PIGMENTADDITIV RL

Administrative data

Link to relevant study record(s)

Description of key information

Key value for chemical safety assessment

Additional information

The toxicokinetic profile of a substance comprises its absorption into the body, its distribution in the body, its metabolism in the body and its excretion from the body. Taking into account the physicochemical properties and the toxicological test results, qualitative estimates for these aspects may be deduced for pigment additive RL.

 

Absorption: a prerequisite for a relevant absorption is that the substance can be dissolved in either aqueous (e.g., gastrointestinal fluid, blood plasma, sweat) or lipophilic (e.g., lipoproteins, lipid membranes, triglycerides) media or in both. Pigment additive RL can be considered to be insoluble in water and only slightly soluble in n-octanol or fat. Therefore, it is unlikely that relevant amounts of pigment additive RL become systemically bioavailable after oral, dermal or inhalation exposure.

 

The results of acute oral toxicity, acute dermal toxicity and repeated oral toxicity studies also give valuable indications with regard to absorption of the test substance.

 

Based on the acute oral toxicity and the 28-day oral toxicity studies, which did not reveal any systemic effects that would indicate that the pigment additive had entered the body, no indications of significant absorption via the gastrointestinal tract has to be assumed.

 

Pigment additive RL does not have particular skin or eye irritating or skin sensitizing properties that would imply a dermal absorptive potential.

 

In the unlikely event of exposure to aerosolized pigment additive in respirable form, the substance is considered likely to behave like an inert dust. Therefore, the deposited pigment additive particles will mostly be cleared from the lung via the mucocilliary transport. As pigment additive RL will not dissolve in the lung surfactant, the only way how pigment additive RL can enter the body is via phagocytosis of pigment additive RL particles by lung macrophages followed by migration of the macrophages into the interstitium and into the draining lymph nodes. However, the internal dose delivered via this mechanism can be considered negligible.

 

Distribution: the 28-day oral repeated dose toxicity study did not indicate any relevant histopathological changes in any of the investigated organs. This may indicate that either the pigment additive does not affect special organs as targets, i.e., is non-toxic, or is not distributed within the body in significant amounts.
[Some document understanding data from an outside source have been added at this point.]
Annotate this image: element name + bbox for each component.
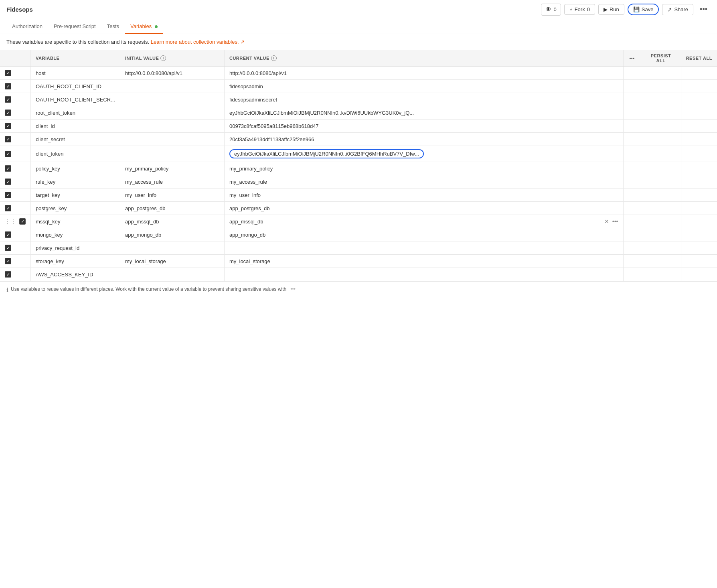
row-actions-cell <box>623 241 641 255</box>
tab-authorization[interactable]: Authorization <box>6 19 48 34</box>
checkbox-cell <box>0 93 31 106</box>
current-value-cell[interactable] <box>224 241 623 255</box>
current-value-cell[interactable]: fidesopsadmin <box>224 80 623 93</box>
row-checkbox[interactable] <box>5 271 11 278</box>
current-value-cell[interactable] <box>224 268 623 281</box>
variable-name-cell: host <box>31 67 120 80</box>
variables-dot <box>155 25 158 28</box>
row-checkbox[interactable] <box>5 136 11 142</box>
reset-cell <box>681 146 717 162</box>
current-value-cell[interactable]: fidesopsadminsecret <box>224 93 623 106</box>
row-more-icon[interactable]: ••• <box>612 218 618 225</box>
current-value-text: http://0.0.0.0:8080/api/v1 <box>229 70 287 76</box>
view-count: 0 <box>553 6 556 12</box>
checkbox-cell <box>0 80 31 93</box>
current-value-cell[interactable]: my_primary_policy <box>224 162 623 175</box>
table-row: target_keymy_user_infomy_user_info <box>0 189 717 202</box>
initial-value-cell[interactable]: my_user_info <box>120 189 224 202</box>
row-checkbox[interactable] <box>5 70 11 76</box>
table-row: mongo_keyapp_mongo_dbapp_mongo_db <box>0 228 717 241</box>
current-value-cell[interactable]: my_access_rule <box>224 175 623 189</box>
row-checkbox[interactable] <box>5 123 11 129</box>
initial-value-cell[interactable] <box>120 241 224 255</box>
row-actions-cell <box>623 228 641 241</box>
table-row: client_tokeneyJhbGciOiJkaXliLCJlbmMiOiJB… <box>0 146 717 162</box>
initial-value-cell[interactable]: app_postgres_db <box>120 202 224 215</box>
th-initial-label: Initial Value <box>125 56 159 61</box>
initial-value-cell[interactable] <box>120 133 224 146</box>
th-persist-all[interactable]: Persist All <box>641 50 681 67</box>
row-checkbox[interactable] <box>5 231 11 238</box>
initial-value-cell[interactable]: my_local_storage <box>120 255 224 268</box>
drag-handle-icon[interactable]: ⋮⋮ <box>5 218 16 225</box>
run-button[interactable]: ▶ Run <box>598 4 624 15</box>
current-value-cell[interactable]: my_local_storage <box>224 255 623 268</box>
save-label: Save <box>642 6 654 12</box>
initial-value-cell[interactable] <box>120 146 224 162</box>
row-checkbox[interactable] <box>19 218 26 225</box>
current-value-cell[interactable]: app_mongo_db <box>224 228 623 241</box>
th-current-label: Current Value <box>229 56 269 61</box>
current-value-cell[interactable]: eyJhbGciOiJkaXliLCJlbmMiOiJBMjU2R0NNIn0.… <box>224 146 623 162</box>
row-checkbox[interactable] <box>5 83 11 89</box>
reset-cell <box>681 215 717 228</box>
variable-name-cell: rule_key <box>31 175 120 189</box>
delete-row-icon[interactable]: ✕ <box>604 218 609 225</box>
footer-text: Use variables to reuse values in differe… <box>11 286 286 292</box>
initial-value-cell[interactable]: my_primary_policy <box>120 162 224 175</box>
initial-value-cell[interactable] <box>120 106 224 120</box>
current-value-cell[interactable]: http://0.0.0.0:8080/api/v1 <box>224 67 623 80</box>
current-value-cell[interactable]: 00973c8fcaf5095a8115eb968b618d47 <box>224 120 623 133</box>
table-row: storage_keymy_local_storagemy_local_stor… <box>0 255 717 268</box>
info-text: These variables are specific to this col… <box>6 39 149 45</box>
tab-tests[interactable]: Tests <box>101 19 125 34</box>
row-actions-cell <box>623 67 641 80</box>
tab-pre-request[interactable]: Pre-request Script <box>48 19 101 34</box>
row-checkbox[interactable] <box>5 96 11 103</box>
current-value-text: my_local_storage <box>229 258 270 264</box>
row-checkbox[interactable] <box>5 109 11 116</box>
row-checkbox[interactable] <box>5 245 11 251</box>
initial-value-cell[interactable]: http://0.0.0.0:8080/api/v1 <box>120 67 224 80</box>
initial-value-cell[interactable] <box>120 93 224 106</box>
initial-value-cell[interactable]: app_mongo_db <box>120 228 224 241</box>
row-checkbox[interactable] <box>5 192 11 198</box>
row-checkbox[interactable] <box>5 151 11 157</box>
fork-button[interactable]: ⑂ Fork 0 <box>564 4 595 15</box>
initial-value-cell[interactable]: my_access_rule <box>120 175 224 189</box>
initial-value-cell[interactable] <box>120 80 224 93</box>
info-link[interactable]: Learn more about collection variables. ↗ <box>151 39 245 45</box>
table-row: rule_keymy_access_rulemy_access_rule <box>0 175 717 189</box>
current-value-cell[interactable]: app_postgres_db <box>224 202 623 215</box>
row-checkbox[interactable] <box>5 258 11 264</box>
current-value-cell[interactable]: my_user_info <box>224 189 623 202</box>
persist-cell <box>641 255 681 268</box>
current-value-cell[interactable]: app_mssql_db✕••• <box>224 215 623 228</box>
save-button[interactable]: 💾 Save <box>628 4 659 15</box>
initial-value-cell[interactable] <box>120 120 224 133</box>
reset-cell <box>681 255 717 268</box>
table-row: postgres_keyapp_postgres_dbapp_postgres_… <box>0 202 717 215</box>
current-value-cell[interactable]: eyJhbGciOiJkaXliLCJlbmMiOiJBMjU2R0NNIn0.… <box>224 106 623 120</box>
th-reset-all[interactable]: Reset All <box>681 50 717 67</box>
tab-variables[interactable]: Variables <box>125 19 163 34</box>
row-actions-cell <box>623 175 641 189</box>
current-value-info-icon[interactable]: i <box>271 55 277 61</box>
checkbox-cell <box>0 106 31 120</box>
more-button[interactable]: ••• <box>697 4 711 15</box>
row-checkbox[interactable] <box>5 178 11 185</box>
initial-value-cell[interactable]: app_mssql_db <box>120 215 224 228</box>
checkbox-cell <box>0 146 31 162</box>
share-button[interactable]: ↗ Share <box>662 4 693 15</box>
table-row: privacy_request_id <box>0 241 717 255</box>
persist-cell <box>641 241 681 255</box>
current-value-text: app_mongo_db <box>229 232 265 238</box>
initial-value-info-icon[interactable]: i <box>160 55 166 61</box>
initial-value-cell[interactable] <box>120 268 224 281</box>
current-value-text: eyJhbGciOiJkaXliLCJlbmMiOiJBMjU2R0NNIn0.… <box>229 110 414 116</box>
persist-cell <box>641 106 681 120</box>
row-checkbox[interactable] <box>5 205 11 211</box>
current-value-cell[interactable]: 20cf3a5a4913ddf1138affc25f2ee966 <box>224 133 623 146</box>
persist-cell <box>641 175 681 189</box>
row-checkbox[interactable] <box>5 165 11 172</box>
As indicated above, the physico-chemical parameters of the pigment additive support the conclusion that the pigment additive is not absorbed into the body and thus does not become systemically available. There were also no other signs of deposition of the pigment additive in any organ including excretory organs, like the kidney, indicating that even exposure to high doses of the pigment additive does not lead to bioaccumulation in special compartments of the body. 

 

Metabolism: Since the dissolution of the substance in cellular fluid or cellular membranes is a prerequisite for its metabolism, it is unlikely that the scarcely soluble pigment additive becomes accessible for metabolizing systems in relevant amounts. The results of the mutagenicity tests provide useful indications for qualitative consideration of the metabolic fate of pigment additive RL. In the mutagenicity tests, the pigment additive proved to be non-toxic and non-mutagenic in the absence as well as in the presence of an exogenous metabolizing system, indicating that the pigment additive is not converted into toxic or genotoxic metabolites. This conclusion is also supported by the lack of any morphological and histopathological changes of organs involved in xenobiotic metabolism, such as the liver, in the repeated dose toxicity study.

 

Excretion: the available data indicate that pigment additive RL is not absorbed into the body. In line with this conclusion, the 28-day oral repeated dose toxicity study did not indicate morphological or histopathological effects of the pigment additive on organs involved in excretion of chemicals from the body, such as the kidney. There was no indication that the substance was present in the urine. Moreover, from the repeated oral toxicity studies, it can be concluded that, after oral exposure, the pigment additive is excreted unchanged via the faeces.